### WORK REQUEST
An exact copy of all the data is required, with pictures left out.

[[ RECORDS PROVIDED open ]]

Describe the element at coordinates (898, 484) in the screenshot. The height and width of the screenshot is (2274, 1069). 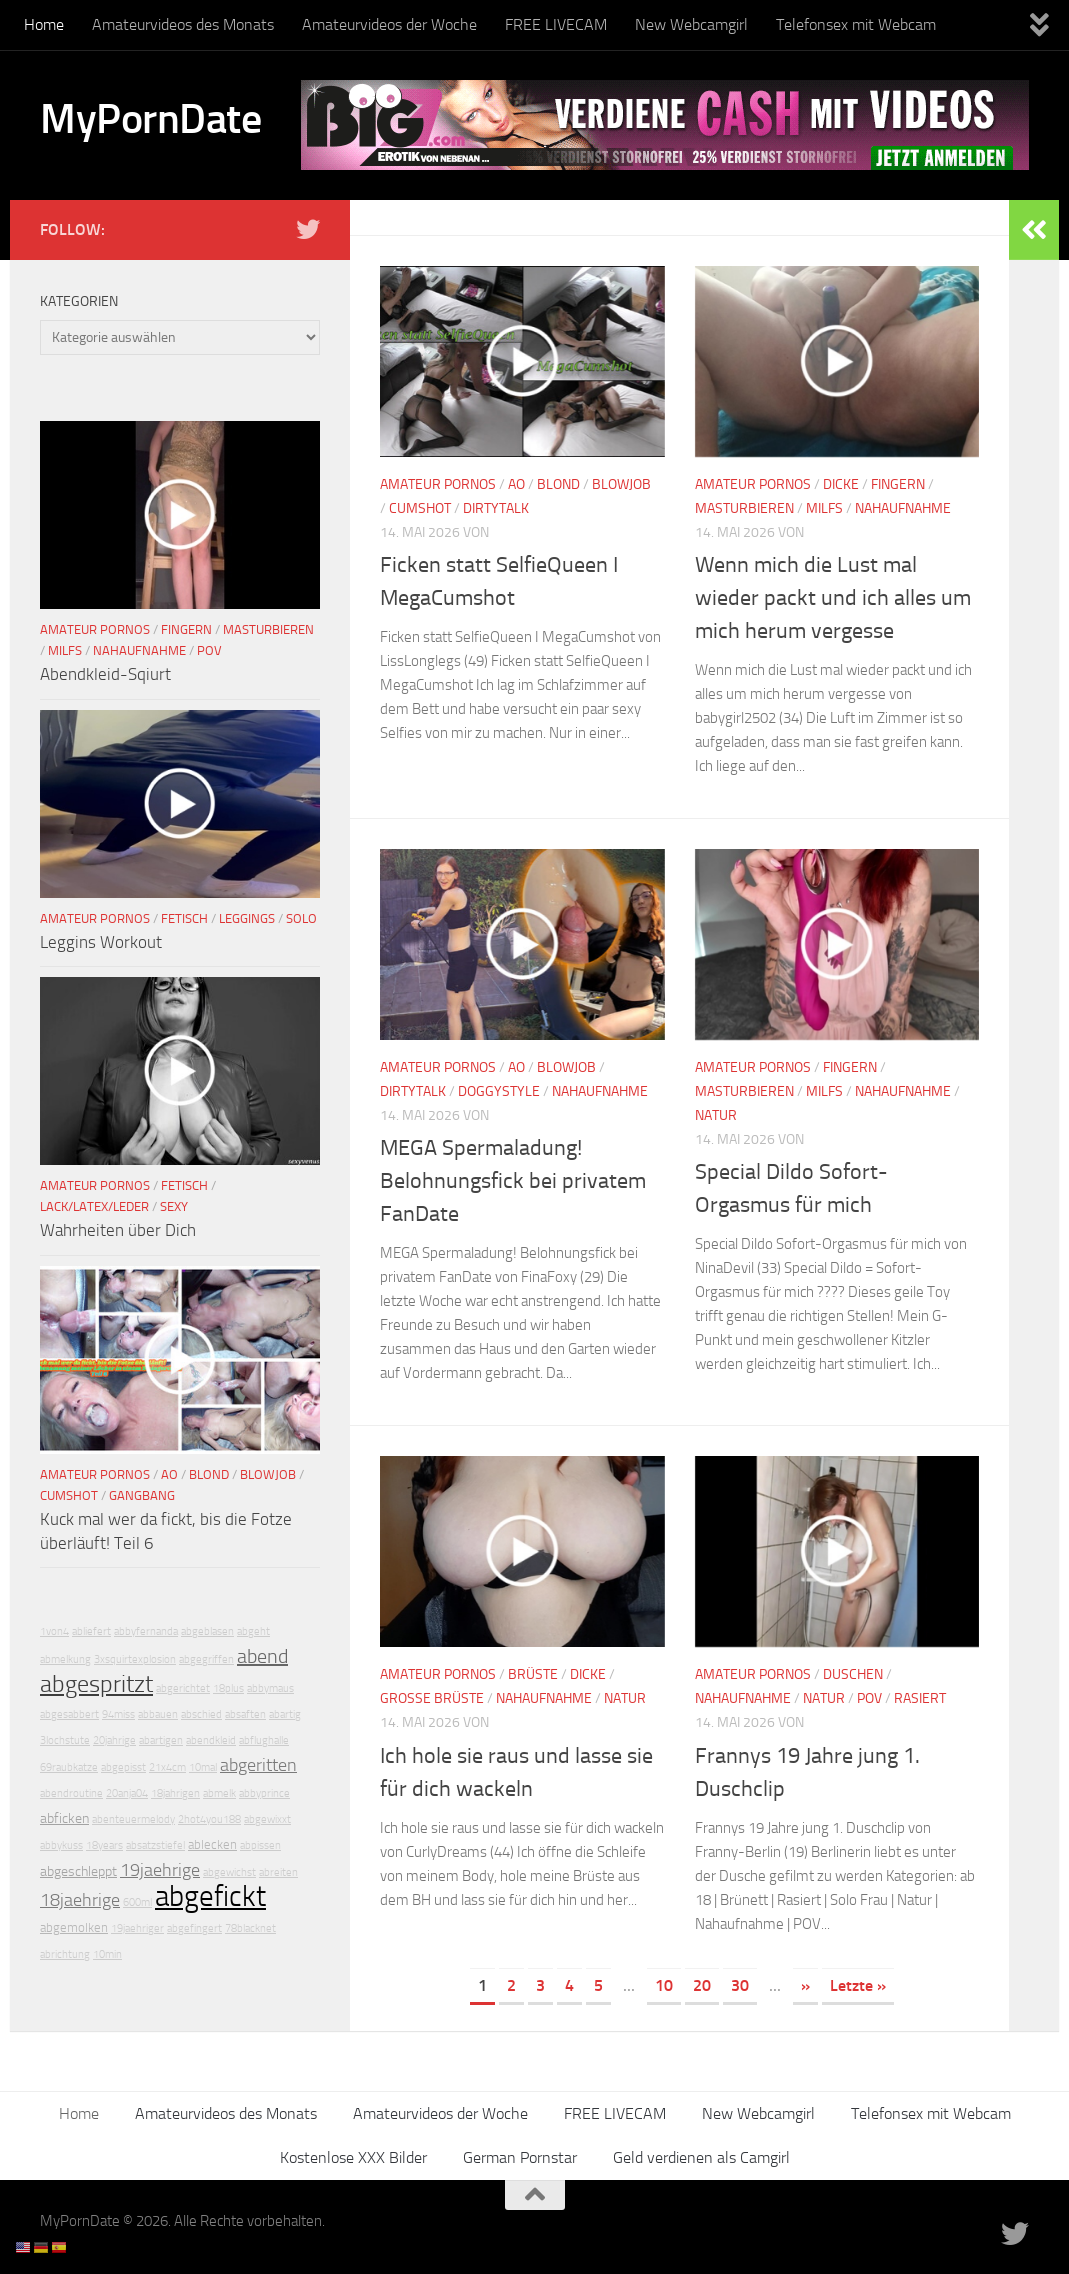
I see `Fingern` at that location.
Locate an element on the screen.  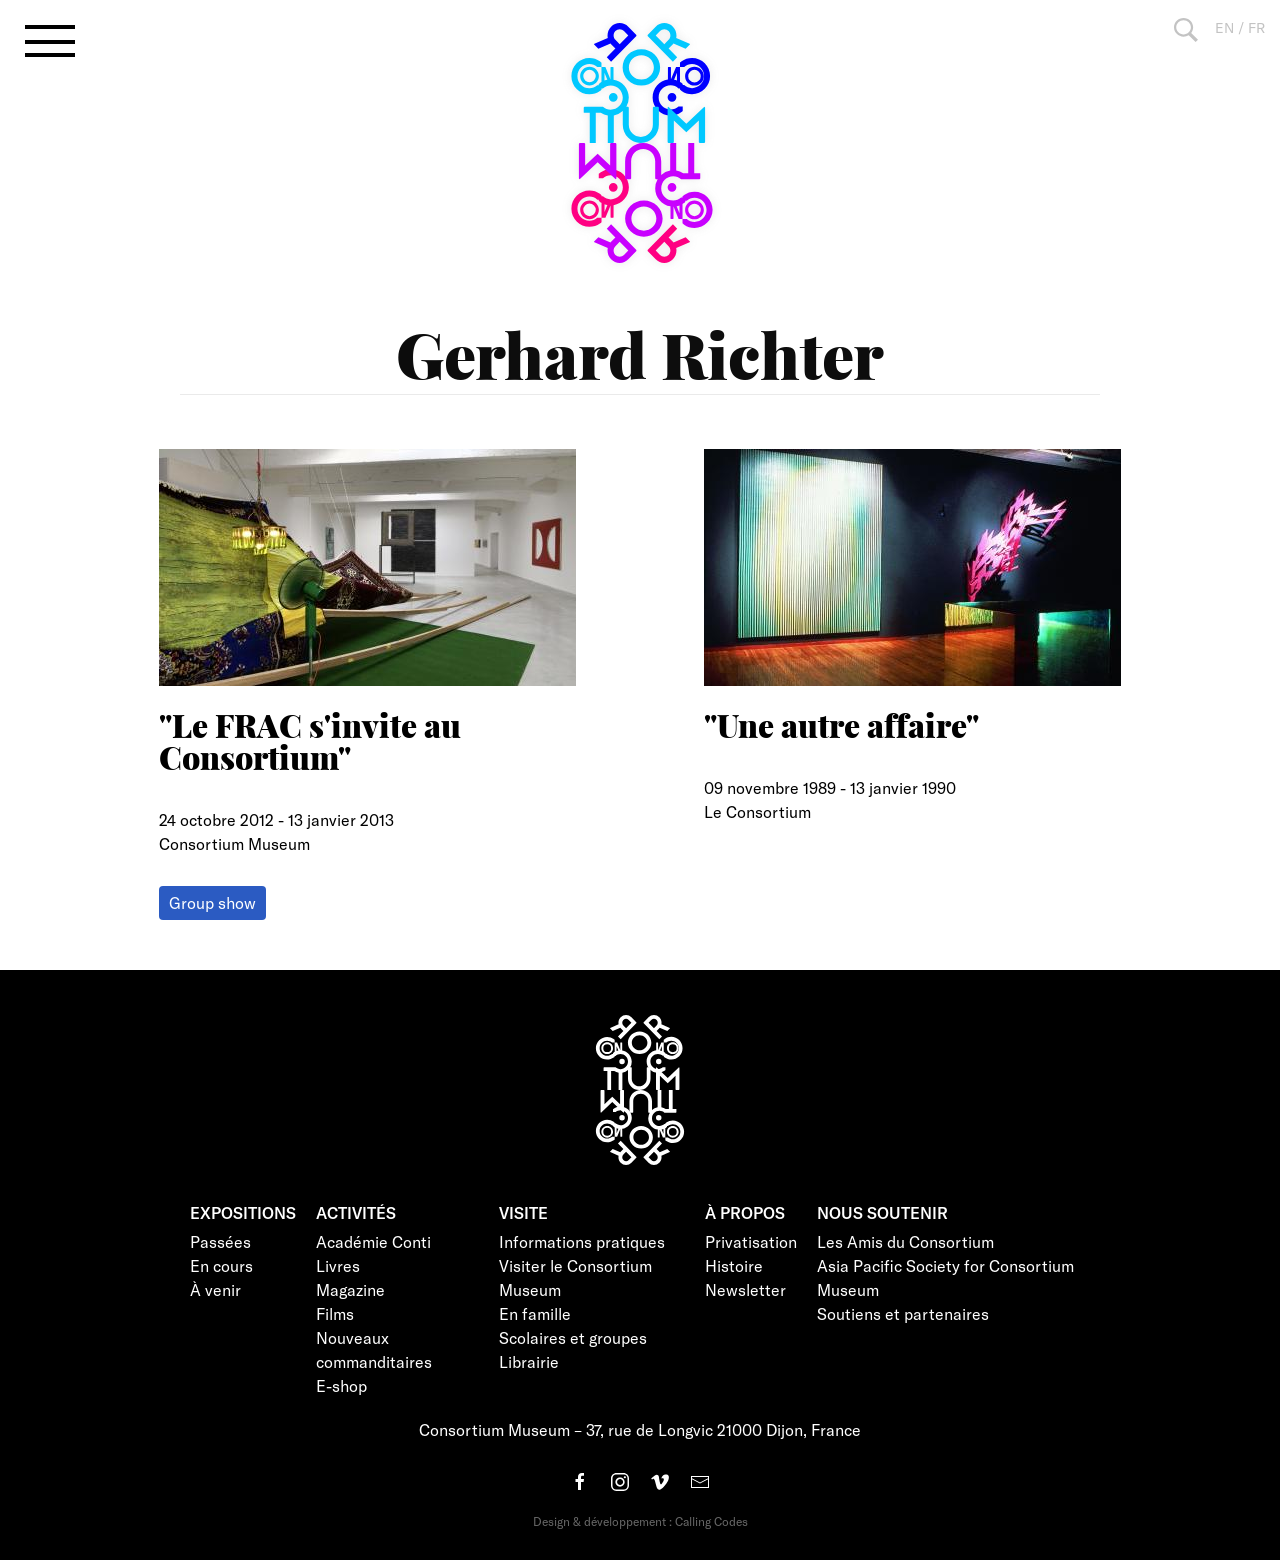
Soutiens et partenaires is located at coordinates (903, 1313).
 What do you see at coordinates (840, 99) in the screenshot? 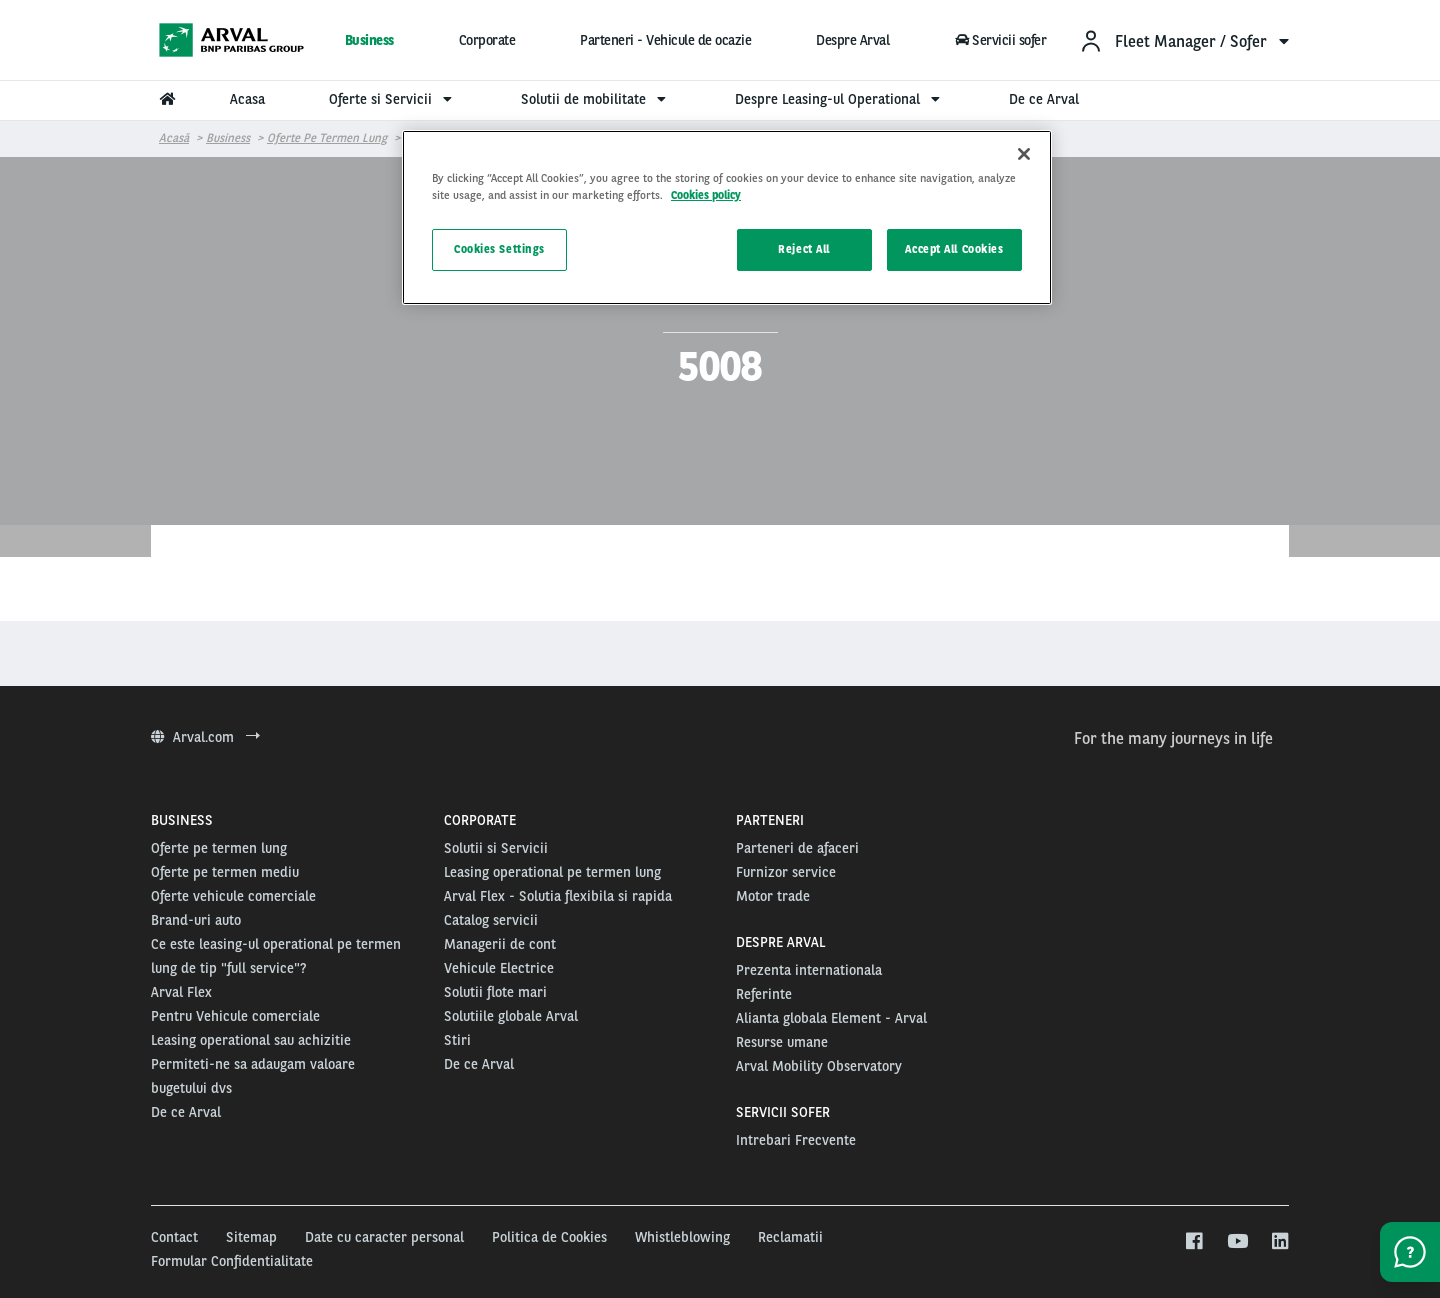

[[ RECORDS PROVIDED closed ]]

### EXERCISE ANSWER
Describe the element at coordinates (898, 484) in the screenshot. The height and width of the screenshot is (2274, 1069). 
I see `Fingern` at that location.
Locate an element on the screen.  
Soutiens et partenaires is located at coordinates (903, 1313).
 What do you see at coordinates (840, 99) in the screenshot? 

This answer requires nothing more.